____ LISTED RECORDS

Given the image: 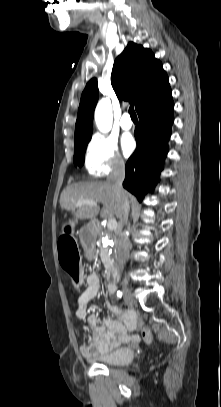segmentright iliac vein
Returning a JSON list of instances; mask_svg holds the SVG:
<instances>
[{
    "label": "right iliac vein",
    "mask_w": 221,
    "mask_h": 407,
    "mask_svg": "<svg viewBox=\"0 0 221 407\" xmlns=\"http://www.w3.org/2000/svg\"><path fill=\"white\" fill-rule=\"evenodd\" d=\"M122 291H123L125 303L129 307H133L135 304V300H134L128 286L125 283L122 284Z\"/></svg>",
    "instance_id": "63e3f726"
}]
</instances>
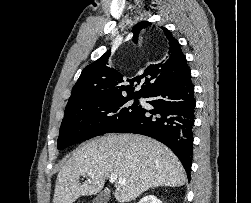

________

GOAL OF THE EXERCISE: Please work out how many lines above contain the string "instances", and reply with that number alone.

TASK RESPONSE: 3